Socratic Reflections on Election Day
This column appears on the second Tuesday of November of the fourth year. On this sober day, this country freely (rigged or not!) chooses its fate. “Fate” and ”choice” for once go hand in hand. That we not talk about the candidates’ merits seems fitting. Things cannot turn out well. Our souls have already accepted too much evil for it to be otherwise. Elections are the “democratic” way of killing a tyrant without bloodshed. They can also choose a tyrant without overt revolution. We have already done this twice with Mr. Obama. So we can relax, in a way. Nothing is new.
The trial and death of Socrates (399 B.C.) inaugurate our civic tradition. We examine our souls in their light. Socrates clarifies the relation between truth and the city, between those who are “personally” opposed – but allow evil to happen – and those who die, politically or literally, rather than deny the truth that is theirs to affirm whatever the regime.
Socrates was accused of confusing the citizens by his probing search for truth. His accusers claimed that he did not believe in the gods of the city. He affirmed that spiritual things existed. He was charged with corrupting the youth. He thought that the youth were already corrupted by the sophists hired to teach them whatever they wanted to hear. These sophists are often called the first paid university professors.
Socrates explained that he followed the goddess at Delphi, who told his friend that Socrates was the wisest man in Greece. He doubted it. So he went around the city to find someone with better answers. He found that the ones who were thought wise were not really so. Leisured young men listened to him and imitated him. This angered their fathers, the rulers of the city. They accused him of corrupting their sons. They determined to kill him.

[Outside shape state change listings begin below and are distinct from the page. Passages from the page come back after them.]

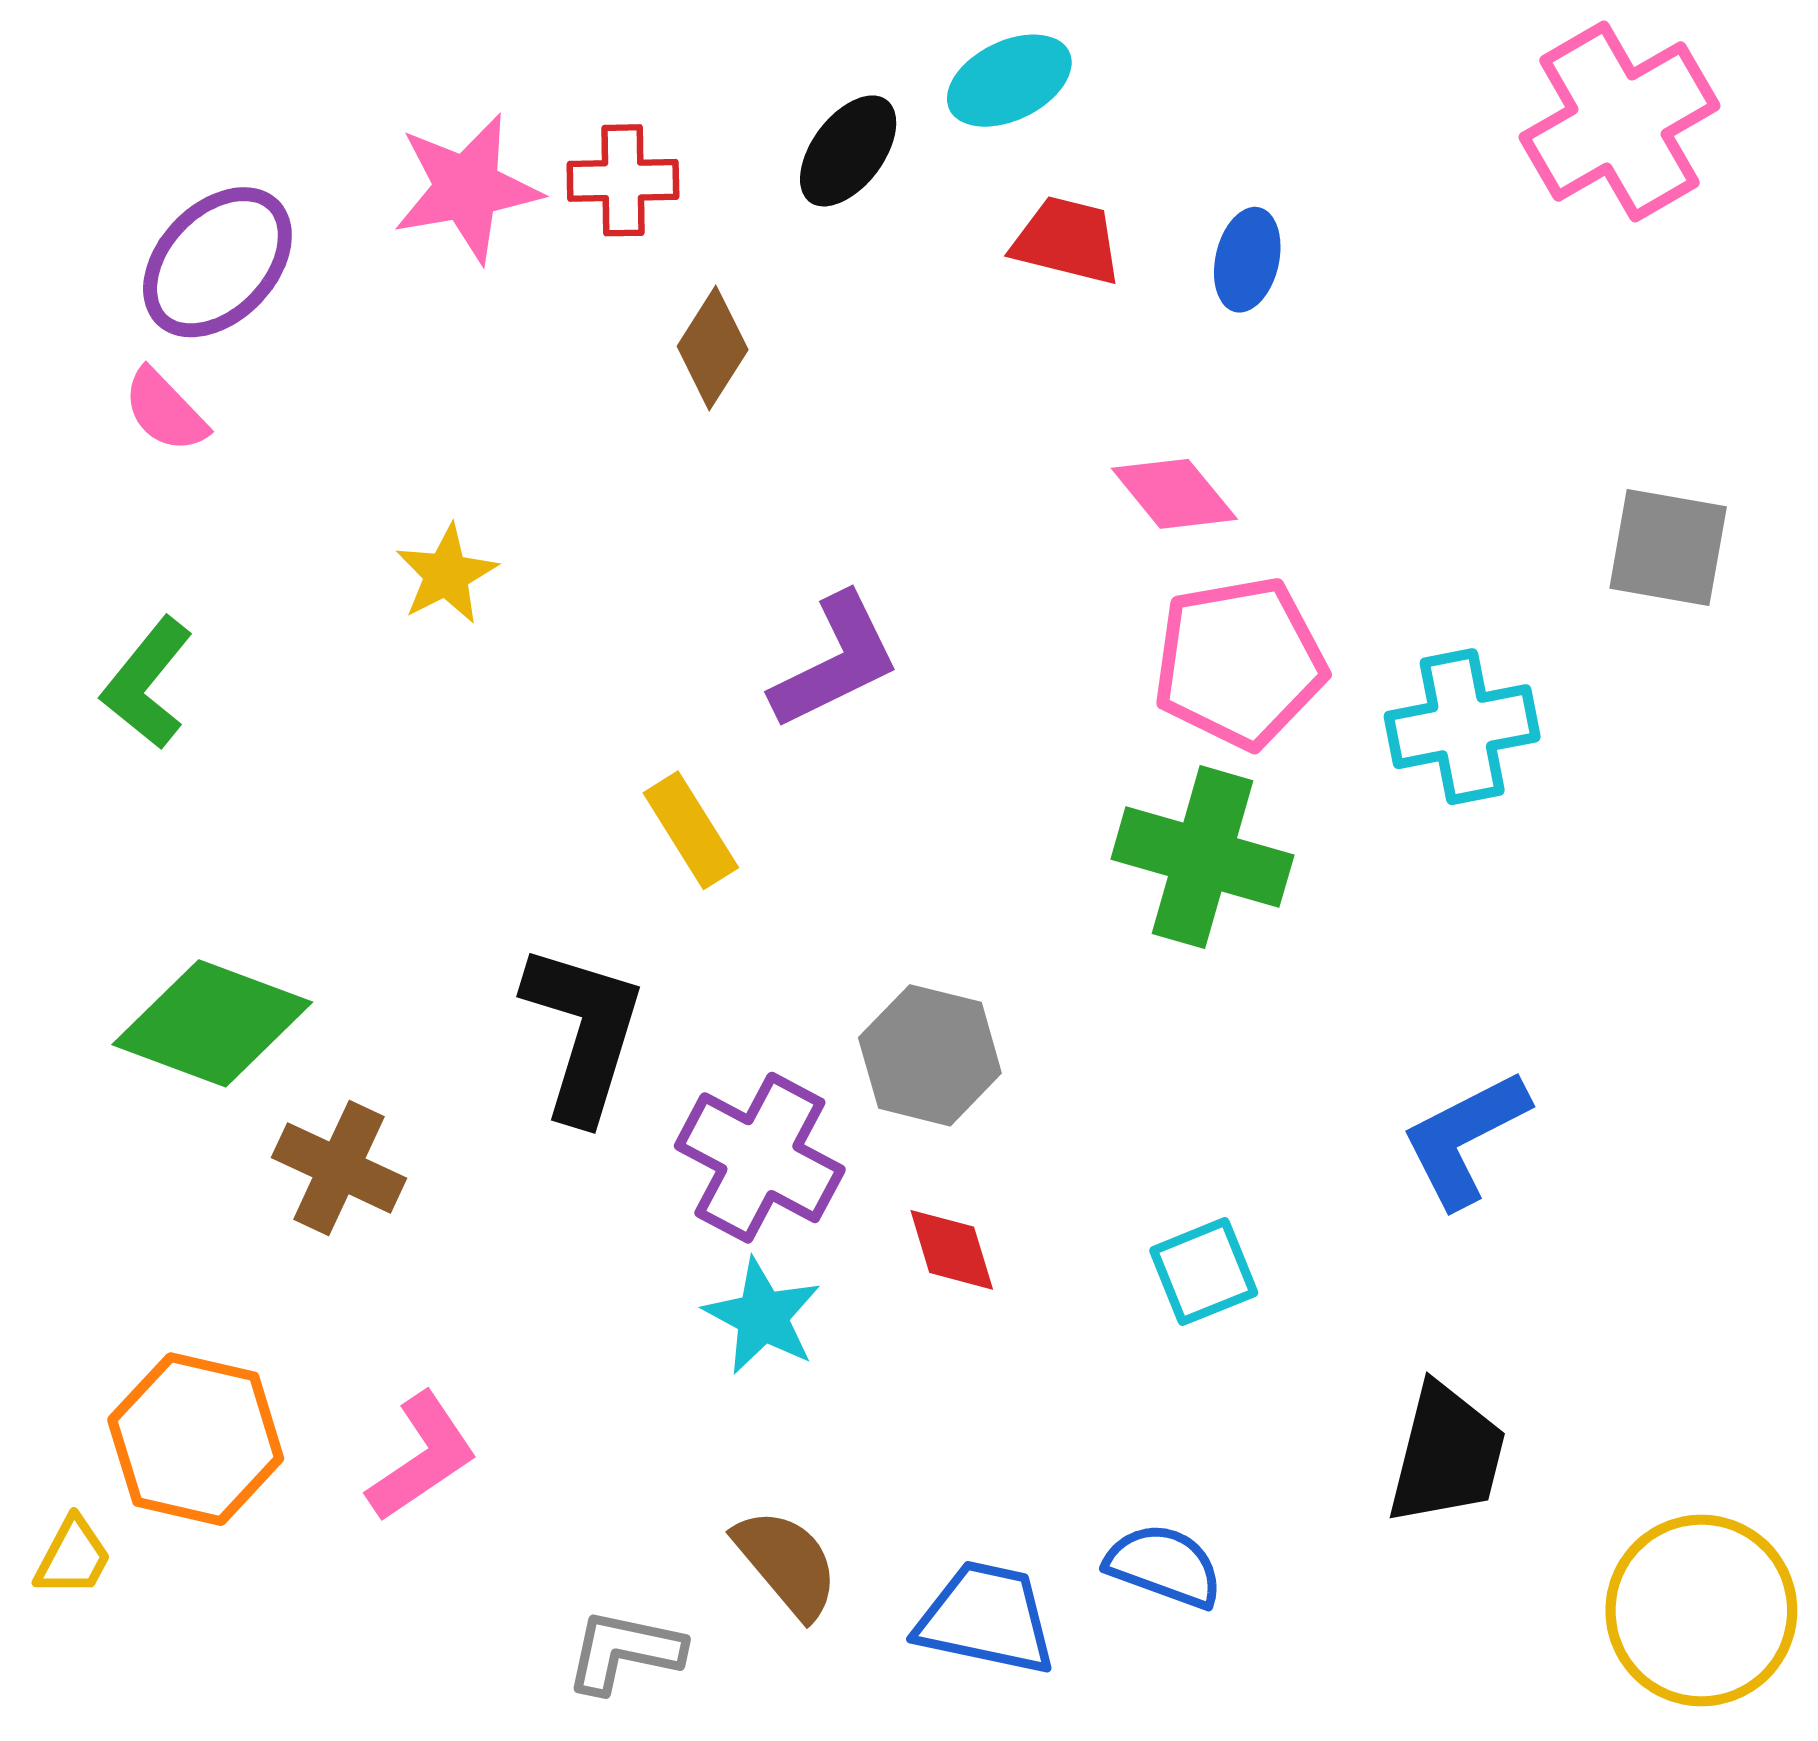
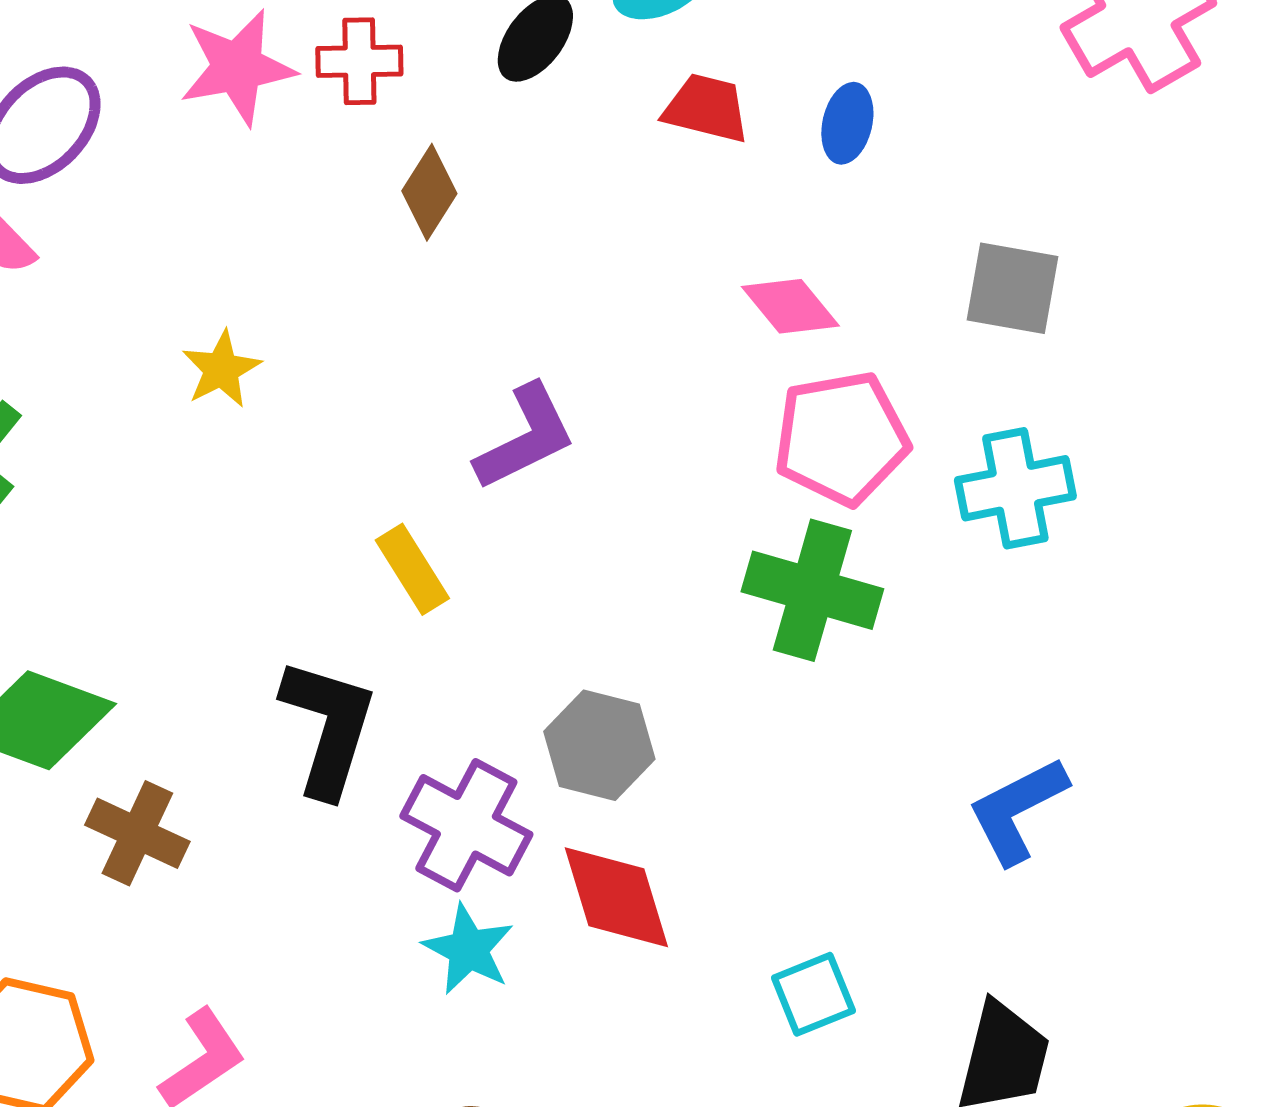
gray square: (1668, 548) -> (1012, 288), moved
red diamond: (952, 1250) -> (616, 897), size x1.6
cyan square: (1204, 1272) -> (813, 994), moved

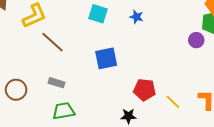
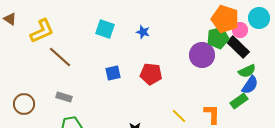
purple circle: (196, 40) -> (202, 55), size x1.6
blue square: (106, 58) -> (113, 73), size x0.7
red pentagon: (145, 90) -> (151, 74), moved

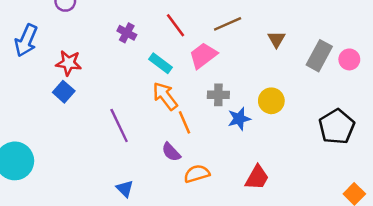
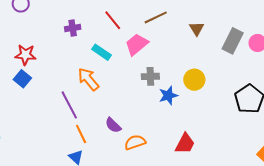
purple cross: (127, 33) -> (73, 28), turned -35
orange arrow: (165, 96) -> (88, 79), moved
orange line: (185, 122) -> (81, 134), moved

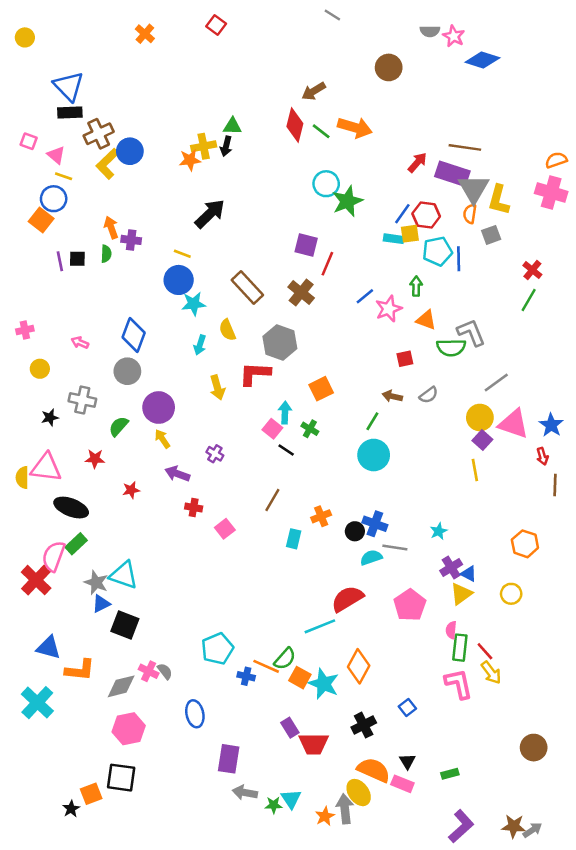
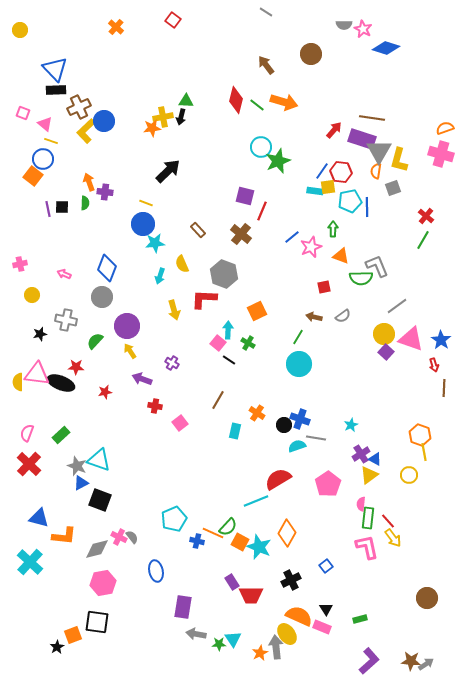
brown arrow: (314, 91) -> (266, 65), moved, turned 84
brown rectangle: (247, 287) -> (198, 230), size x0.6
yellow line: (475, 470) -> (424, 452), moved
black ellipse: (71, 508) -> (61, 383), moved
orange cross: (321, 516) -> (257, 413), turned -35
pink semicircle: (54, 556) -> (27, 433), moved, size x0.7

Socrates defended himself before a court of 501 citizen-judges. He explained that he was really the city’s benefactor. He prevented it from going to sleep by neglecting the important things, like what things are true and what things are not. When threatened with death, he replied that death was not the worst disorder. Doing evil was worse. We do not know whether death is an evil or a release to a life in which we are judged, where we live with those who did not renounce the truth, even when they were killed for holding it.
The court condemned Socrates to death. He was to give a counterproposal. He thought that he deserved free room and board at the city’s expense. All he did with his life was to go about and ask the citizens to examine their lives. Were they living as a human being ought to live? If they were not, their lives were not really worth living. The city was embarrassed to kill their most famous citizen. Why could he not just pay a fine or go into exile or stop philosophizing and annoying everyone?
To accept any of these escapes, Socrates thought, would implicitly be an admission of guilt. It would be unjust for him to accept them. Socrates was hard on those who brought about his condemnation. He told them bluntly that for the rest of history, those who knew of his trial would say that they were the people who unjustly killed the best man. Political choices can taint our souls, forever. Plato wrote the Republicto prove this truth. No escape from evil is found in this world or the next for those who cause the great crimes in politics.
Socrates is content with the verdict of death. He knows that it is not the greatest evil. No evil can harm a good man. Modern politics, less confident about judgment and afterlife, believes it has corrected Socrates about the life of the city. It maintains that we can live a good life by being a politician, especially if we mitigate or eliminate the distinction between good and evil.
Socrates was not so sure. “Do not be angry at me for speaking the truth,” he told the jury. “No man will survive who genuinely opposes you or any other crowd and prevents the occurrence of many unjust and illegal happenings in the city. A man who really fights for justice must lead a private not a public life if he is to survive for even a short time.” (31e-32a) Socrates proved that not even the private life was safe in a polity that placed conformity to the laws of the city before the standard of truth.
This day is, as I said, sobering. With it, Socrates’ distinction between public and private mostly disappears. Socrates will not be condemned for impiety to the gods or corrupting the youth, but for not agreeing with and obeying the laws of the state, as they are rapidly being formulated for what will inevitably be called our “good.”